Os berberes, no entanto, assumiram o controle no
século XI e governaram, não só Marrocos
(agregando-lhe reinos vizinhos), mas também a parte
sul da península ibérica, até ao fim do século XII.
Em 1415, Portugal vira os olhos para a África e
empreende a conquista de Ceuta e, no século
seguinte, a maior parte do litoral marroquino estava
nas mãos de portugueses e espanhóis. Ceuta continua
sob soberania espanhola até hoje.
Em 1904, na Conferência de Algeciras, a Inglaterra
concedeu à França o domínio de Marrocos, cujo sultão
tinha contraído uma grande dívida com aquele país da
Europa (em troca, a França concordou que o Reino
Unido governasse o Egipto). Em 1859, a Espanha
anexara Marrocos, anexação essa que terminaria
quando o sultão marroquino Moulay Abd al-Hafid
aceitou em 1912 o estatuto de protectorado francês.

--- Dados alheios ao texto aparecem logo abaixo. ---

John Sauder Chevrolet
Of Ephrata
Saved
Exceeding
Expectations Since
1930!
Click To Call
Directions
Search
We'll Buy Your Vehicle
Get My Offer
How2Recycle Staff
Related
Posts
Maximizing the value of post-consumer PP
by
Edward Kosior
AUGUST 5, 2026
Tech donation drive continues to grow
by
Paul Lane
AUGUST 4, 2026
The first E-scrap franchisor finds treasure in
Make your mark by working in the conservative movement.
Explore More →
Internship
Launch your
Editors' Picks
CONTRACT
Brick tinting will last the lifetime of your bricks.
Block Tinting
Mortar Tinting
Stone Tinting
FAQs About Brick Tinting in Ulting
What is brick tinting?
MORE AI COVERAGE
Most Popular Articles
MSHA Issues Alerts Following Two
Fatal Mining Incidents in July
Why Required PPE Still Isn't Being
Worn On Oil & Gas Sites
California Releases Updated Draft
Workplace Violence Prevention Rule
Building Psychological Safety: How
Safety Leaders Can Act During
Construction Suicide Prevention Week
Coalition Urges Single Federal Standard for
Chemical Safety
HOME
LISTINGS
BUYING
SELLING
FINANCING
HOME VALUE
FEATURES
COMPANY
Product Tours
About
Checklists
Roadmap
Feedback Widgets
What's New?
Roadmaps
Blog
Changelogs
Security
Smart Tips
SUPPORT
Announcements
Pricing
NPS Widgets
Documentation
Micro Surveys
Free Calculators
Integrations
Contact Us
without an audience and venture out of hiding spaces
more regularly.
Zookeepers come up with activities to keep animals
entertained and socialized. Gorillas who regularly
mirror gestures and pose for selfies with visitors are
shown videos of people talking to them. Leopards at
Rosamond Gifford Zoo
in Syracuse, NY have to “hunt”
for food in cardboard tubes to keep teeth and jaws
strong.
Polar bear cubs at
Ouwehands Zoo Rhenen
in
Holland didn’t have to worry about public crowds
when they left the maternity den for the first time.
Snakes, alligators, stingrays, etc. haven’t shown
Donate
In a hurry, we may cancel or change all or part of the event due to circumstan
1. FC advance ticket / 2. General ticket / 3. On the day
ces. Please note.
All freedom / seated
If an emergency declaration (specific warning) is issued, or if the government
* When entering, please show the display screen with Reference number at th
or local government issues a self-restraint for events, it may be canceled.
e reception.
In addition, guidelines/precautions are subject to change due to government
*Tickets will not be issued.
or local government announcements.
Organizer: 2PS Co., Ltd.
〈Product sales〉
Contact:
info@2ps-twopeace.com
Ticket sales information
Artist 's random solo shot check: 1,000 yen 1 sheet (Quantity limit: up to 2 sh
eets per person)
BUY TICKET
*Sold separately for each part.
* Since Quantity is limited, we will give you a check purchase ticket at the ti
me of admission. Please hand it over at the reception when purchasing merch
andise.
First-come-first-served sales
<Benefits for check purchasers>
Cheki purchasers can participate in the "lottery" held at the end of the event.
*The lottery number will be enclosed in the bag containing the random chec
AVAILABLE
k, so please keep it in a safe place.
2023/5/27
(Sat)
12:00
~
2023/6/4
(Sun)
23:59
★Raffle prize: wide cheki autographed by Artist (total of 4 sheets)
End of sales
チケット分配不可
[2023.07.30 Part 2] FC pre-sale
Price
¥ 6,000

A seguir à Segunda Guerra Mundial, de acordo com a
“Carta do Atlântico” (assinada em 1941 Winston
Churchill e Franklin Delano Roosevelt, em 1941), as
forças vivas de Marrocos exigiram o regresso do
sultão Mohammed V e em 1955 a França, que já se
encontrava a braços com insurreição na Argélia,
concordou com a independência da sua colónia, que
foi celebrada dia 2 de Março de 1956.
A mudança do controle francês sobre Marrocos para as
mãos do sultão e do Partido Independentista Istiqlãl
decorreu calmamente.
Em Agosto de 1957, Sidi Muhammad transformou
Marrocos em um reino, passando a usar o título de
rei. Quando, em 1959, o Istiqlãl se dividiu em dois
grupos (um, abrangendo a maioria dos elementos do
Istiqlãl, conservador e obediente a Muhammad 'Allãl
al-Fãsi, apoiante de Sidi; outro, de carácter
republicano e socialista, que adoptou o nome de
(União Nacional das Forças Populares), Sidi Muhammad
aproveitou a oportunidade para distanciar a figura
do rei dos partidos, elevando-o a um papel arbitral.
Tal manobra política contribuiu decisivamente para o
fortalecimento da monarquia, como se verificou no
referendo de 1962, já com Mulay Hassan, filho de
Sidi (falecido em 1961), como rei Hassan II, em que
foi aprovada uma Constituição de cariz monárquico.